Repository files navigation

Experimental Overpass API fork

πŸ‘‹ Welcome!

NEWS

Read more about the 2022 planet import challenge:

Overview

  • Performance optimized experimental Overpass API fork 0.7.59_mmd
  • Based on 0.7.57.0, plus selected functional additions and bugfixes included in 0.7.58.* releases

πŸŽ‰ New features

  • Supporting CMake based build, in addition to autotools.

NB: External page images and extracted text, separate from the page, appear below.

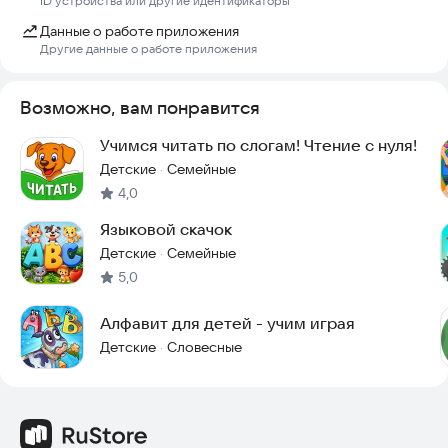
ID устройства или другие идентификаторы
обучение алфавиту, игра с картинками, обучение дома, игра
без рекламы, обучение через игру, буквы для детей, слова по
Данные о работе приложения
картинкам, развивающие задания, логопедическая игра,
Другие данные о работе приложения
обучение дошкольников, подготовка к школе, обучение
чтению.
Возможно, вам понравится
Учимся читать по слогам! Чтение с нуля!
Детские
Семейные
·
4,0
Языковой скачок
Детские
Семейные
·
5,0
Алфавит для детей - учим играя
Детские
Словесные
·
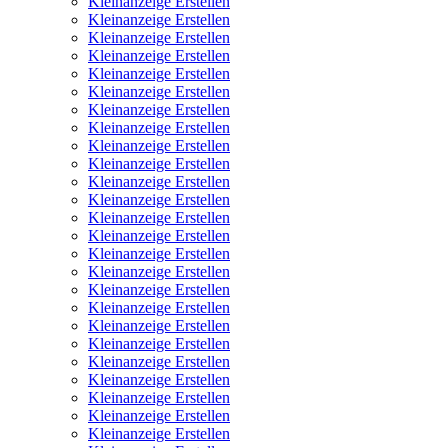
Kleinanzeige Erstellen
Kleinanzeige Erstellen
Kleinanzeige Erstellen
Kleinanzeige Erstellen
Kleinanzeige Erstellen
Kleinanzeige Erstellen
Kleinanzeige Erstellen
Kleinanzeige Erstellen
Kleinanzeige Erstellen
Kleinanzeige Erstellen
Kleinanzeige Erstellen
Kleinanzeige Erstellen
Kleinanzeige Erstellen
Kleinanzeige Erstellen
Kleinanzeige Erstellen
Kleinanzeige Erstellen
Kleinanzeige Erstellen
Kleinanzeige Erstellen
Kleinanzeige Erstellen
Kleinanzeige Erstellen
Kleinanzeige Erstellen
Kleinanzeige Erstellen
Kleinanzeige Erstellen
Kleinanzeige Erstellen
Kleinanzeige Erstellen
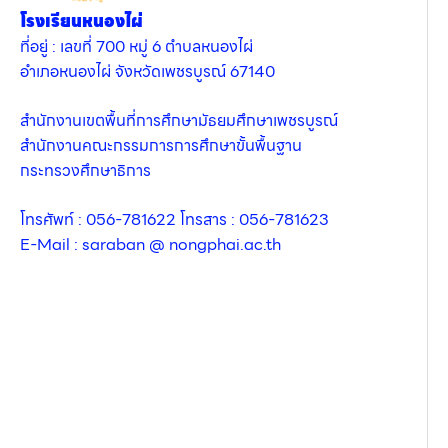
โรงเรียนหนองไผ่
ที่อยู่ : เลขที่ 700 หมู่ 6 ตำบลหนองไผ่
อำเภอหนองไผ่ จังหวัดเพชรบูรณ์ 67140
สำนักงานเขตพื้นที่การศึกษามัธยมศึกษาเพชรบูรณ์
สำนักงานคณะกรรมการการศึกษาขั้นพื้นฐาน
กระทรวงศึกษาธิการ
โทรศัพท์ : 056-781622 โทรสาร : 056-781623
E-Mail : saraban @ nongphai.ac.th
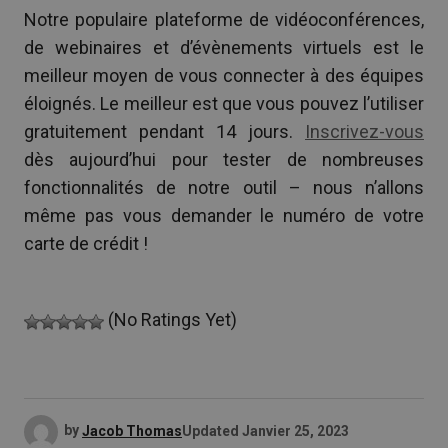
Notre populaire plateforme de vidéoconférences,
de webinaires et d’évènements virtuels est le
meilleur moyen de vous connecter à des équipes
éloignés. Le meilleur est que vous pouvez l’utiliser
gratuitement pendant 14 jours.
Inscrivez-vous
dès aujourd’hui pour tester de nombreuses
fonctionnalités de notre outil – nous n’allons
même pas vous demander le numéro de votre
carte de crédit !
(No Ratings Yet)
by
Jacob Thomas
Updated
Janvier 25, 2023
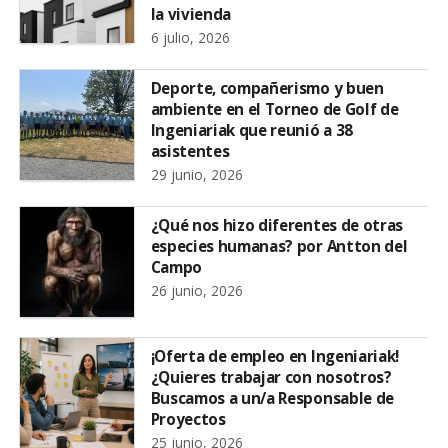
la vivienda
6 julio, 2026
Deporte, compañerismo y buen
ambiente en el Torneo de Golf de
Ingeniariak que reunió a 38
asistentes
29 junio, 2026
¿Qué nos hizo diferentes de otras
especies humanas? por Antton del
Campo
26 junio, 2026
¡Oferta de empleo en Ingeniariak!
¿Quieres trabajar con nosotros?
Buscamos a un/a Responsable de
Proyectos
25 junio, 2026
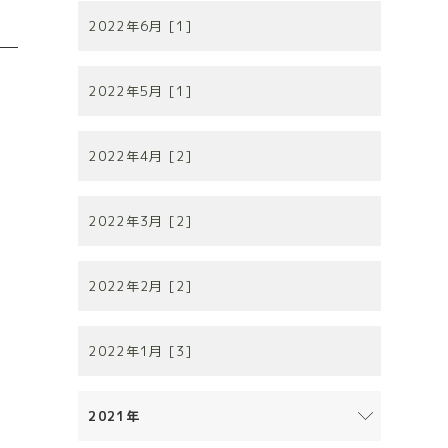
。
2022年6月 [1]
2022年5月 [1]
2022年4月 [2]
2022年3月 [2]
2022年2月 [2]
2022年1月 [3]
2021年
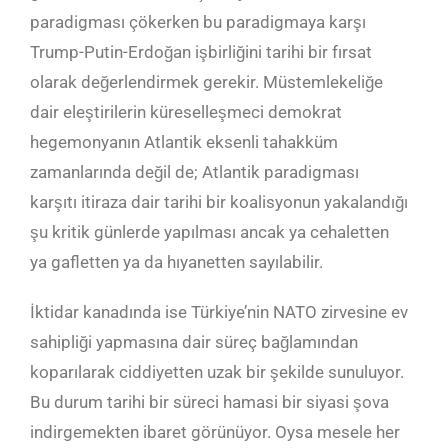
paradigması çökerken bu paradigmaya karşı
Trump-Putin-Erdoğan işbirliğini tarihi bir fırsat
olarak değerlendirmek gerekir. Müstemlekeliğe
dair eleştirilerin küreselleşmeci demokrat
hegemonyanın Atlantik eksenli tahakküm
zamanlarında değil de; Atlantik paradigması
karşıtı itiraza dair tarihi bir koalisyonun yakalandığı
şu kritik günlerde yapılması ancak ya cehaletten
ya gafletten ya da hıyanetten sayılabilir.
İktidar kanadında ise Türkiye’nin NATO zirvesine ev
sahipliği yapmasına dair süreç bağlamından
koparılarak ciddiyetten uzak bir şekilde sunuluyor.
Bu durum tarihi bir süreci hamasi bir siyasi şova
indirgemekten ibaret görünüyor. Oysa mesele her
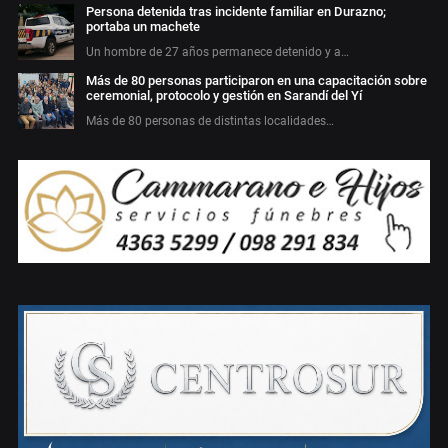
Persona detenida tras incidente familiar en Durazno;
portaba un machete
Un hombre de 27 años permanece detenido y a…
Más de 80 personas participaron en una capacitación sobre
ceremonial, protocolo y gestión en Sarandí del Yí
Más de 80 personas de distintas localidades…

    • Unity builds (USE_UNITY_BUILD = ON) for faster compilation
    • cpack: creates debian packages
    • Various HAVE_* flags to control libraries and features in use
  • Libosmium-based output modes:

    • PBF/OPL format output: setting [out:pbf] and [out:opl]
    • LZ4 compression for PBF output: [out:pbf(lz4)]
    • Libosmium based XML output: [out:osmxml] - faster output; Overpass API-specific OSM XML format extensions are not supported
  • Regular expressions:

    • ICU regular expressions: setting [regexp:ICU]
    • PCRE2 (+JIT) regular expression engine: setting [regexp:PCRE] or [regexp:PCREJIT]
  • New/improved statements:

    • XAPI-like union operation for tag values (syntactic sugar): node[place=city|town|village]; query syntax can be used instead of node['place'~'^(city|town|village)$'];

    • New query statement filter 'has no key like ...' - node[amenity=recycling][!~"^recycling:"]; (Related upstream issue: drolbr#589)

    • New function all_vertex() which evaluates to true, if all vertices of a way fulfill a given expression.

      Query

      way({{bbox}})[building] (if:lrs_in(1,per_vertex(abs(angle()) > 170)));

      can now be rewritten as:

      way({{bbox}})[building] (if:!all_vertex(abs(angle()) <= 170));

    • Ad-hoc area creation on any closed way/relation

      Example query for ad-hoc area creation (click to open)
      ```
      way[landuse=residential]({{bbox}});
      
      foreach ->.pivot {
        (
          .pivot;
          node(w.pivot);
        );
      
        ( make_area [.pivot]; .result;)->.result;
      }
      
      rel[type=multipolygon][landuse=residential]({{bbox}});
      foreach ->.pivot {
        (
          way(r.pivot);
          node(w);
        );
        ( make_area [.pivot]; .result;)->.result;
      }
      
      foreach .result -> .area {
      
        way[building](area.area);
      
        if(count(ways) == 0) {
          way(pivot.area);
          out geom meta;
          rel(pivot.area);
          out geom meta;
        }
      }
      ```
      
  • Dockerfile to facilitate building 0.7.59_mmd and 0.7.56 binaries (see docker/ directory)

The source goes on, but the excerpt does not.